Car insurance liability is a policy type that pays for bodily injury or property damage you cause to others in an auto accident, as required by state law; all 50 states except New Hampshire and Virginia mandate minimum liability coverage, such as $25,000 per person and $50,000 per accident for bodily injury in Texas. Liability coverage only compensates third parties–your damages and medical bills require separate coverage types like collision or personal injury protection.

State-mandated minimums vary; California requires $15,000 per person and $30,000 per accident for injuries, while Alaska mandates $50,000/$100,000. Failure to carry liability insurance can result in fines up to $5,000 or license suspension as experienced in New York and Illinois.

Liability policies commonly split into two parts: bodily injury liability covers medical expenses or lost wages for others hurt in the crash; property damage liability covers repair costs for vehicles, fences, or mailboxes you hit. Some insurers–like GEICO and State Farm–offer higher limits up to $500,000 for added financial protection.

Liability insurance does not cover intentional acts or criminal behavior such as street racing accidents according to every major provider’s exclusions list. Policies define covered drivers specifically and may deny claims if an excluded driver caused the loss, according to a report from YourInsuranceInfo.

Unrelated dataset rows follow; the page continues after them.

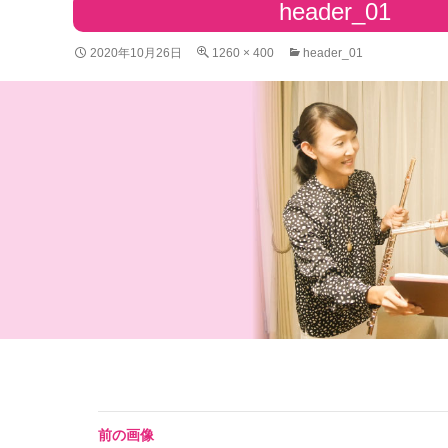
header_01
2020年10月26日
1260 × 400
header_01
前の画像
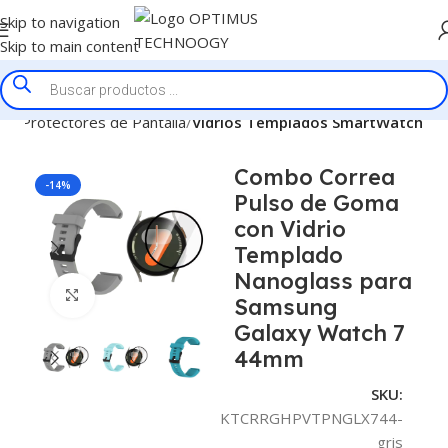
Skip to navigation
Skip to main content
cio
Protectores de Pantalla
Vidrios Templados SmartWatch
Combo Correa
-14%
Pulso de Goma
con Vidrio
Templado
Nanoglass para
Click to enlarge
Samsung
Galaxy Watch 7
44mm
SKU:
KTCRRGHPVTPNGLX744-
gris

Accidents involving multiple at-fault drivers follow comparative or contributory negligence rules: Florida uses pure comparative fault, while Alabama employs contributory negligence which bars recovery if you’re even 1% at fault. Policyholders must promptly notify insurers after an accident or risk claim denial under typical contract terms used by companies such as Progressive and Allstate.

Liability insurance rates depend on driving record factors–drivers with DUIs pay up to 60% more than those with clean records according to National Association of Insurance Commissioners (NAIC) reports.